In the struggle between capital and labour in Australia since 1788, the working class has overcome all sorts of obstacles put in its path by the ruling colonial and imperialist powers and their various layers of governments. Laws at state and federal levels have always been introduced by the ruling class to either weaken and divide workers' collective strength or confine resolution of workers' collective issues to the courts. When all else failed for the ruling class, they had no hesitation in using brute force to break workers’ solidarity and equally importantly, their organisations. De-registration of the Builders Labourers Federation is one example.

In the Howard Government years, and to this day, the ruling class continues to try and find ways to weaken and/or contain workers' collective strength and collective organisation.

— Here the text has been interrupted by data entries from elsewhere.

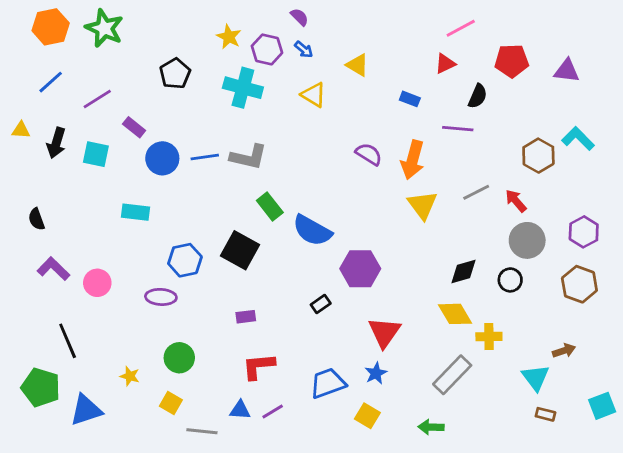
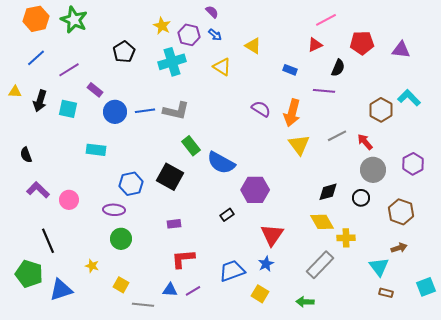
cyan cross: (243, 88) -> (172, 62), turned -32
brown hexagon: (579, 284) -> (401, 212), moved
green circle: (179, 358) -> (121, 239), moved

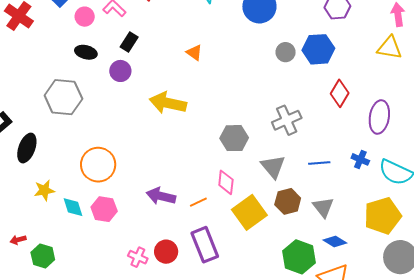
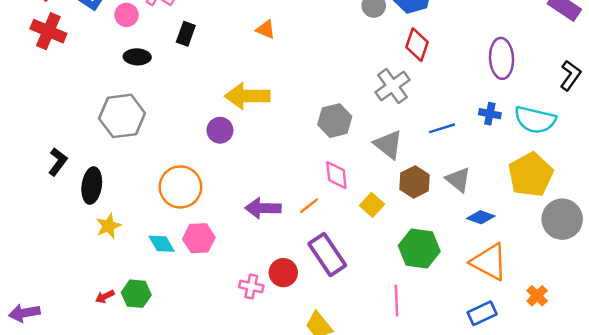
purple circle: (120, 71) -> (220, 130), moved
red diamond: (340, 93) -> (417, 45), moved
yellow star: (44, 190) -> (108, 226), moved
yellow square: (249, 212) -> (372, 205), size x0.6
green hexagon: (43, 256) -> (136, 294), moved
green hexagon: (299, 257) -> (419, 248), moved

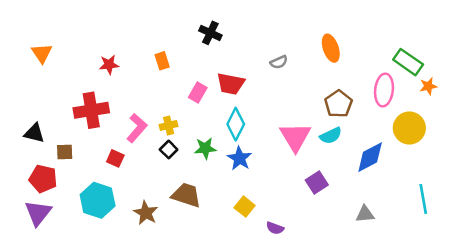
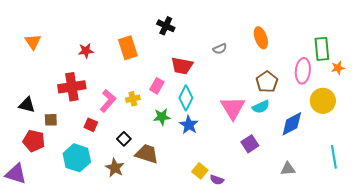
orange rectangle: (162, 61) -> (128, 48), size x1.6
green rectangle: (408, 62) -> (322, 49), turned 50
pink rectangle: (198, 93) -> (157, 86), moved
black square: (169, 150) -> (124, 139), moved
yellow square: (245, 207) -> (200, 171), moved
purple triangle: (38, 213) -> (16, 174), moved, turned -50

However workers continue to find ways to struggle appropriate to their circumstances at a local level while also seeing the need to unite with all workers across Australia to struggle for issues with a common cause, including the cause for an Australia which is free from the stranglehold of transnational corporations which dominate every industry in every state and territory of the country.

It is this appreciation by workers that there is an identity of interests between their local issues and issues facing all workers in Australia that generates such widespread support for the ACTU's Change The Rules Campaign.

It is this appreciation by workers that they need to not only organise locally over local issues but also organise on a national and international scale that has led to thousands of workers over many decades supporting amalgamations of their unions and their unions’ participation in national campaigns on a wide variety of issues.

The ruling class do not like it when workers express class consciousness. This is why the ruling class tried to block the amalgamation of the CFMEU, Textile Workers Union and the MUA.

More amalgamations are in the wind, including unions that predominantly cover workers without recognised trades and with high turnover of labour. The new organisations formed as a result of such amalgamations have the potential for involving in an organised way hundreds of thousands of workers of different backgrounds in diverse industries.

Provided these new organisations are structured in an inclusive way that balances local, regional and national identity of workers, they will make a valuable contribution to a strong working class base to win an independent and socialist Australia.